Monday, July 11, 2005
Hillary Clinton says,
"Ours will be the last generation to rely so exclusively on fossil fuels," she said, adding that the "ups and downs of the global oil market cost the U.S. economy $7 trillion last year ... almost enough to pay off our entire national debt."Let's get some context: We're in a $11 trillion economy, meaning fluctuations must have cost about 63% of a year's GDP. That probably isn't right. National debt is indeed $7.8 trillion, so we need to believe that she really thinks this number is right. If she meant billions, as commenters on Oliver Willis' blog suggest, the line about the national debt would be wrong.

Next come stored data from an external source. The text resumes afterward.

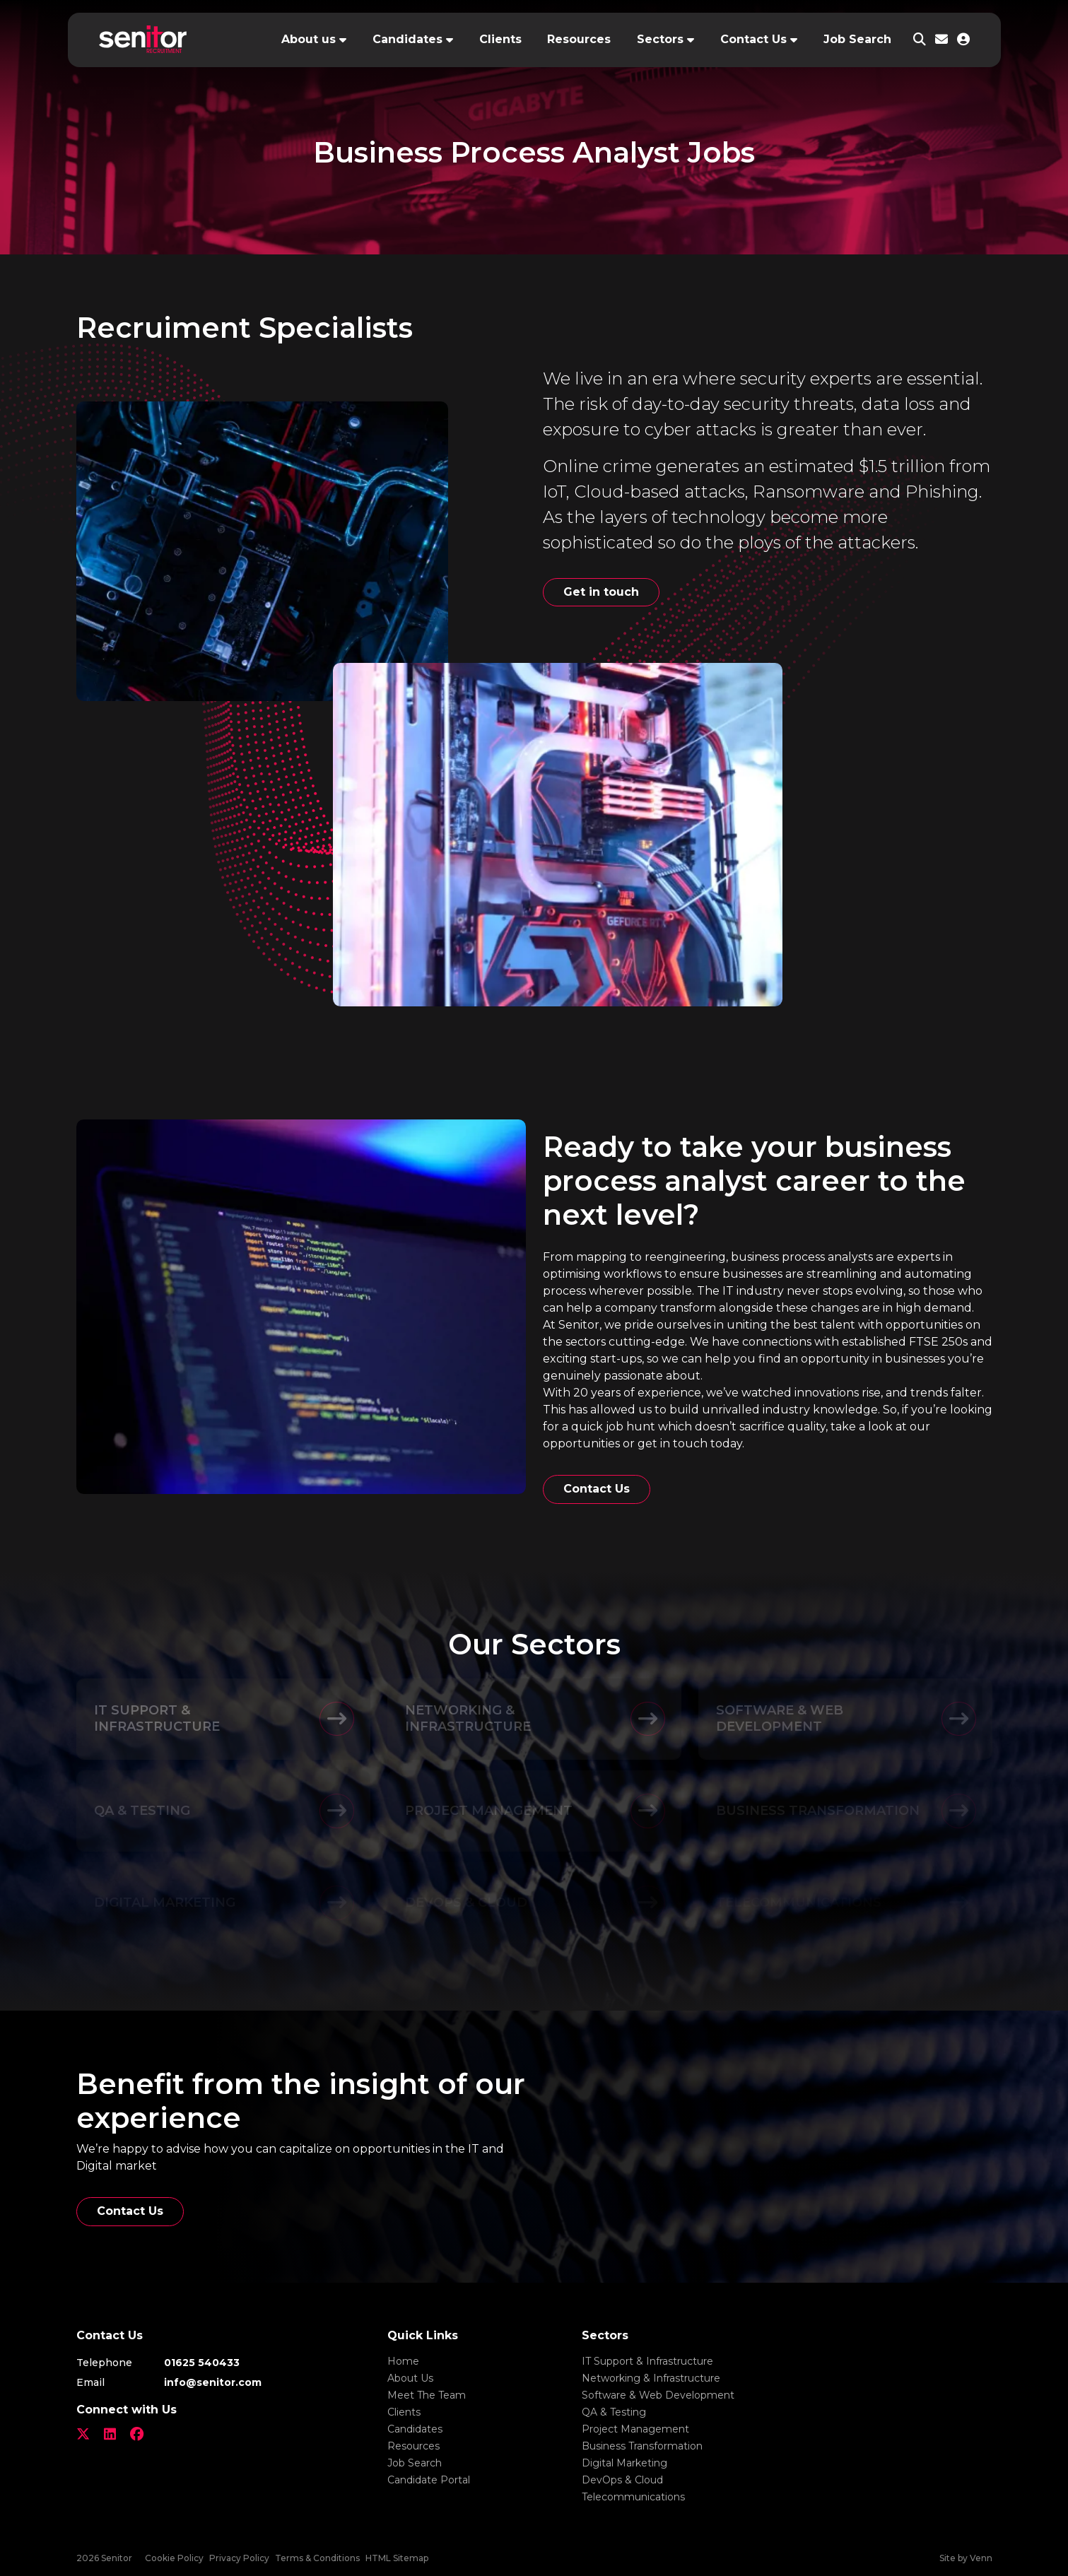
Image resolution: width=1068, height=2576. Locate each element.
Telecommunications (633, 2496)
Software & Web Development (658, 2395)
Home (403, 2361)
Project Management (635, 2429)
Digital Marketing (624, 2463)
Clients (500, 39)
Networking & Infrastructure (651, 2378)
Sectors (660, 39)
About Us (410, 2378)
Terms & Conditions (317, 2558)
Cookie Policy (174, 2558)
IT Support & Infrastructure (647, 2361)
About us (308, 39)
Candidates (407, 39)
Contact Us (753, 39)
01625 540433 (202, 2362)
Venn (981, 2558)
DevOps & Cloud (622, 2480)
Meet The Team (426, 2395)
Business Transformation (642, 2446)
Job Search (857, 39)
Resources (579, 39)
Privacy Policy (239, 2558)
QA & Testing (614, 2412)
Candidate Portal (428, 2480)
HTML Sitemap (396, 2558)
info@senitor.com (213, 2382)
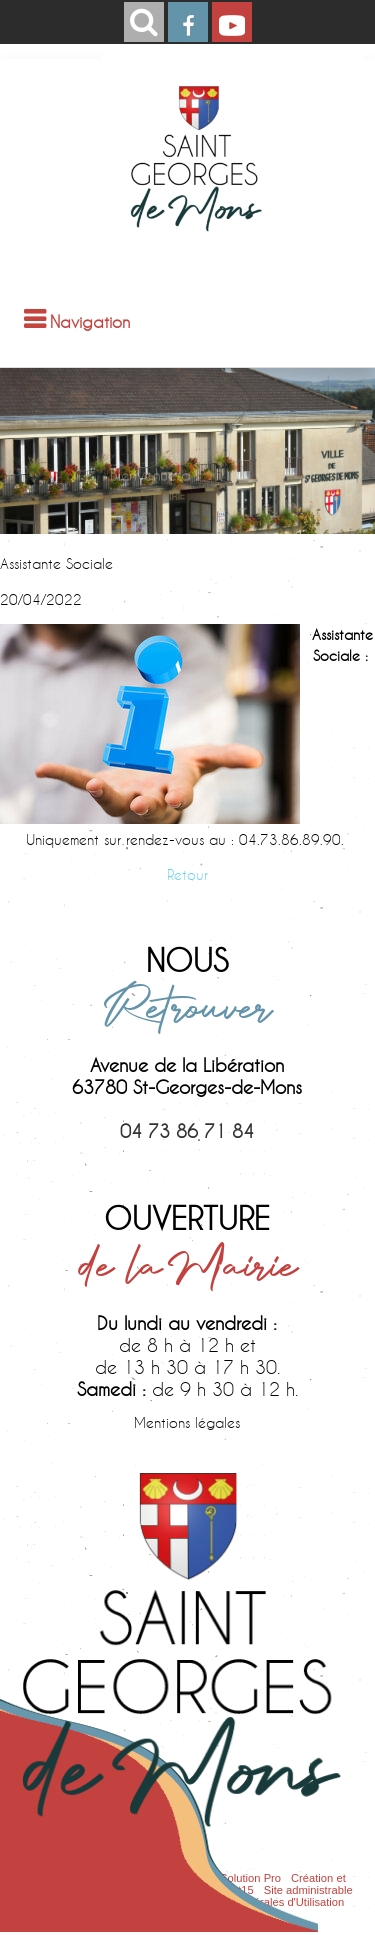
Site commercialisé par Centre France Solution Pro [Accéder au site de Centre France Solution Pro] (155, 1878)
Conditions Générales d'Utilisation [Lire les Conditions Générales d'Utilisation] (261, 1902)
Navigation (90, 321)
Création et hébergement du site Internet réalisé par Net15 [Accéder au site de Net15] (183, 1884)
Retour (187, 874)
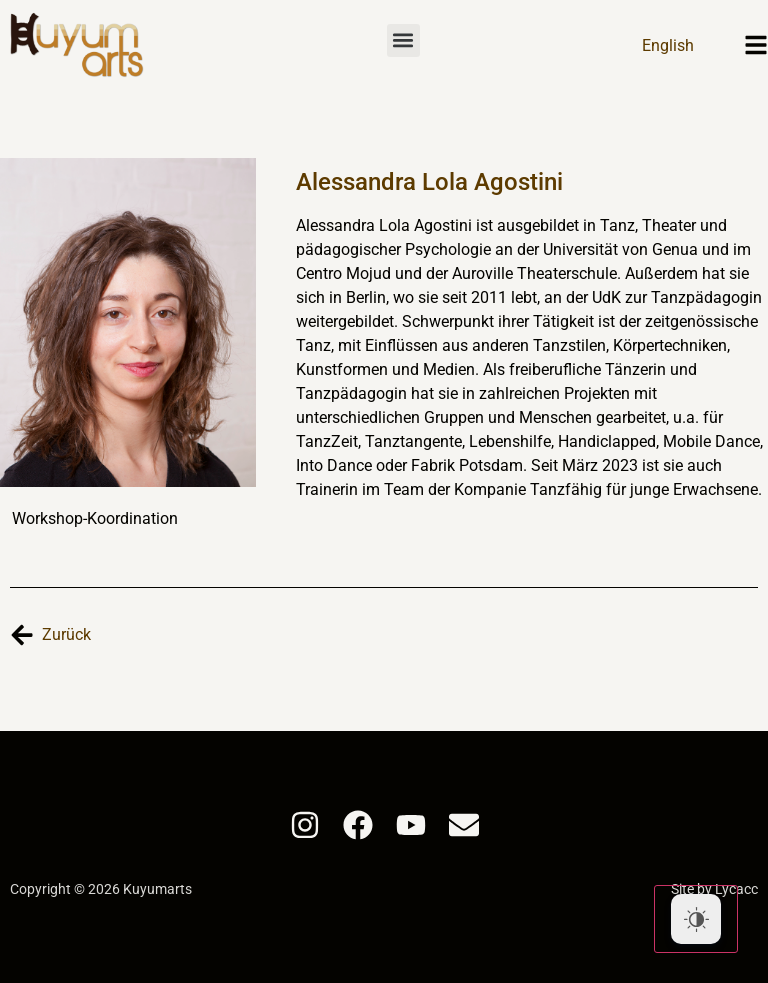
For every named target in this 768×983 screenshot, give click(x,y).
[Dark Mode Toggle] (696, 919)
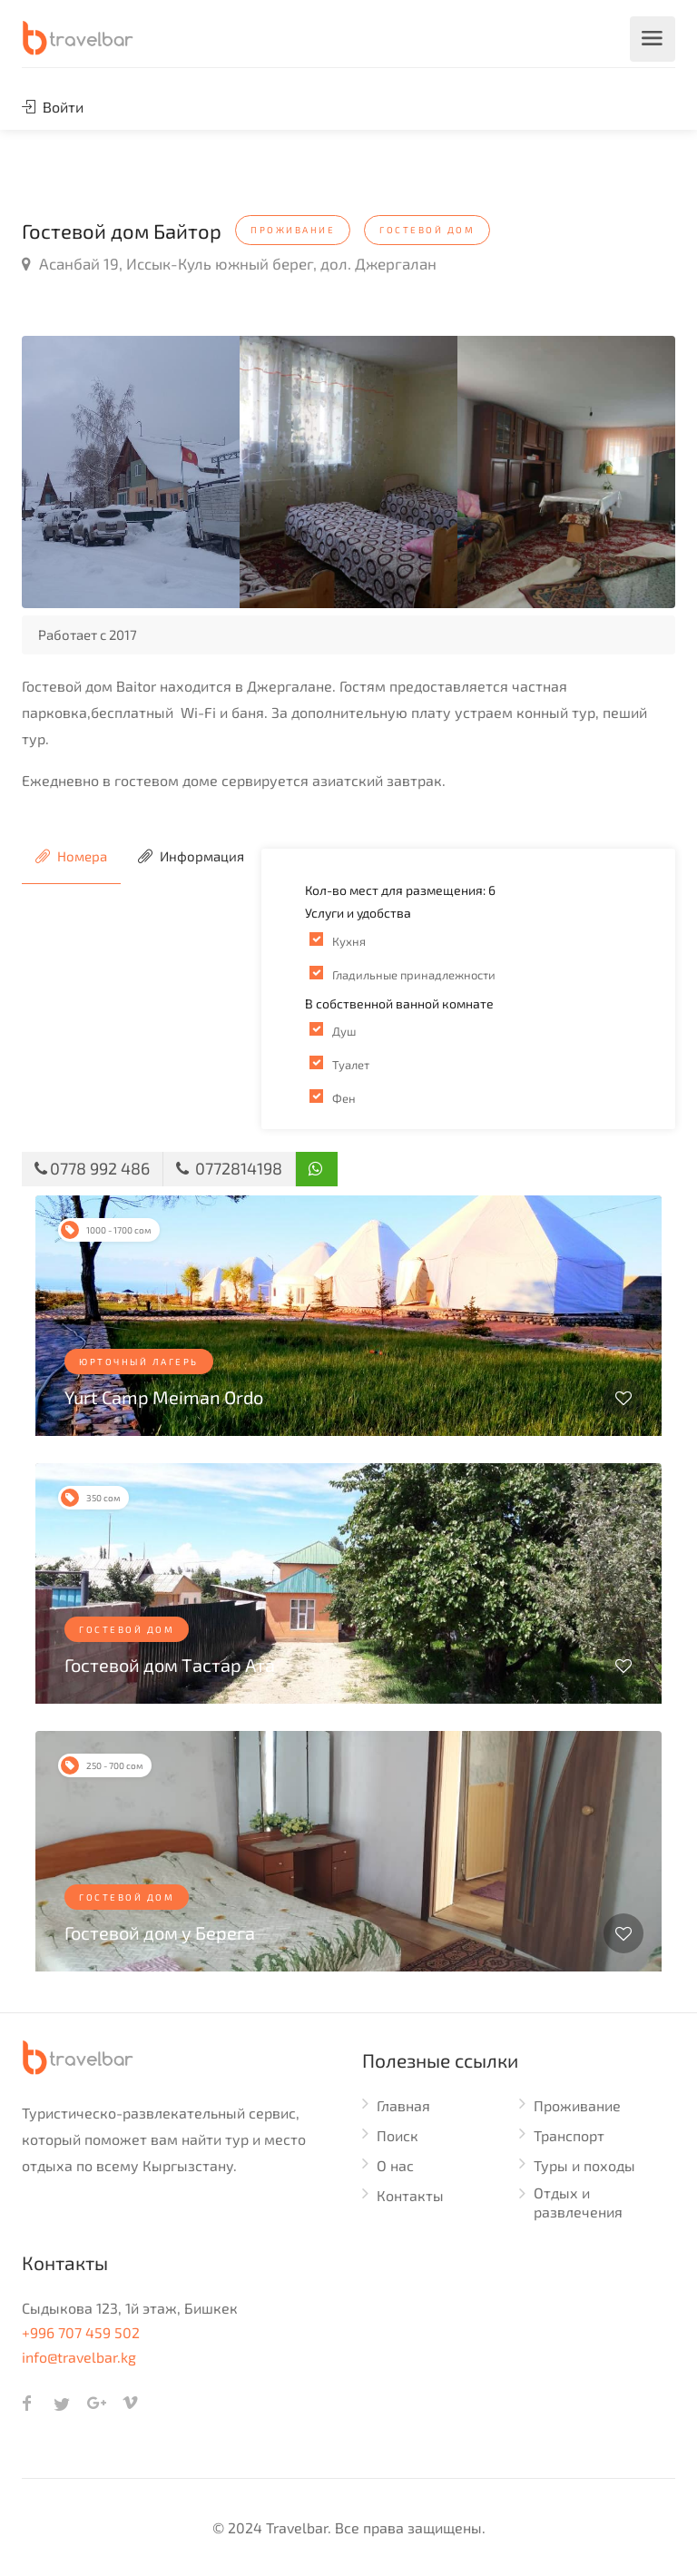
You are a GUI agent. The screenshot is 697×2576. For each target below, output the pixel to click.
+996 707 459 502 (81, 2332)
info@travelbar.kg (79, 2356)
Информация (191, 856)
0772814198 (229, 1168)
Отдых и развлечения (578, 2202)
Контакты (410, 2195)
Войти (52, 106)
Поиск (397, 2135)
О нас (395, 2165)
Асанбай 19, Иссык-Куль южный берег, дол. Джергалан (229, 263)
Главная (403, 2105)
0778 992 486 (92, 1168)
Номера (71, 856)
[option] (131, 472)
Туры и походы (584, 2165)
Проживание (577, 2105)
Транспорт (569, 2135)
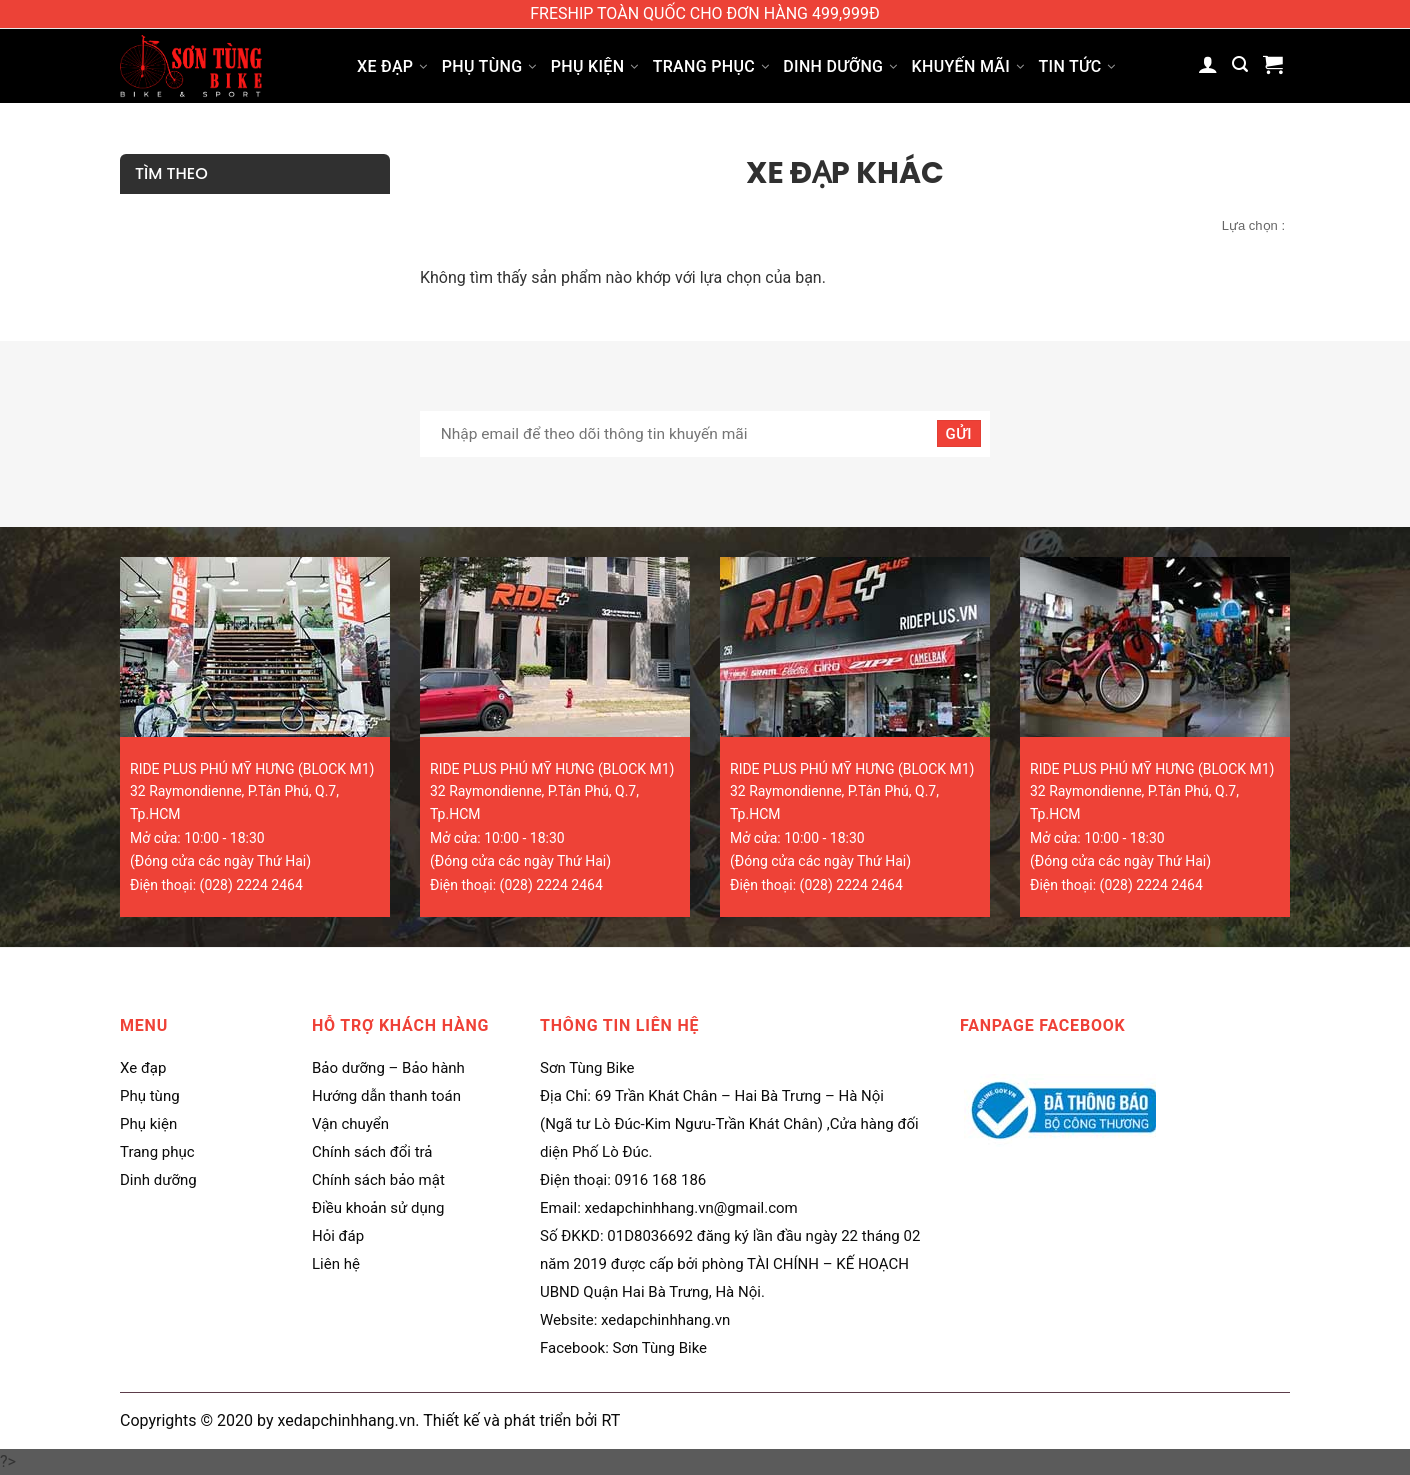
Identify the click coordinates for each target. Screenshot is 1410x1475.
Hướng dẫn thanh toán (386, 1096)
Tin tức (1076, 66)
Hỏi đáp (338, 1236)
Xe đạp (392, 66)
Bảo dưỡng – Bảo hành (388, 1068)
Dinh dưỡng (840, 66)
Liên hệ (336, 1264)
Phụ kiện (595, 66)
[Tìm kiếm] (1240, 64)
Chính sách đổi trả (372, 1152)
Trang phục (711, 66)
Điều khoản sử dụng (378, 1208)
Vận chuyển (350, 1124)
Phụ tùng (489, 66)
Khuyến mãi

But she must have the order of magnitude wrong here. So how much should we think it is? I'm no James Hamilton, but here's a back-of-the-envelope guess:
In the late 1970s oil prices doubled, somewhat less than they have today (and to a higher level, in inflation-adjusted terms, than today). GDP fell by $114 billion (in 2000 dollars) in the 1980 recession. (Here's a link to the Bureau of Economic Analysis' data server for GDP data. Have a ball.) Even if you assign all the blame for that recession to oil -- which isn't right, because we had Carter's ill-fated interest rate ceilings at that time too, which have to bear some of the blame -- that's far off the mark. And the economy is much less dependent on oil than it was at the time. Probably half as much, maybe even less than half. So it seems unlikely the size of the effect of this one is even $70 billion. I'd make it somewhere between $35-50bn (at 2000 prices -- mark that up about 10% to get to today's dollars) as the best guess, meaning it's probably shaving about a quarter of one percent from GDP growth.
My point is really that "tens of billions" is the right order of magnitude. Which doesn't help Hillary very much get out of her mistake.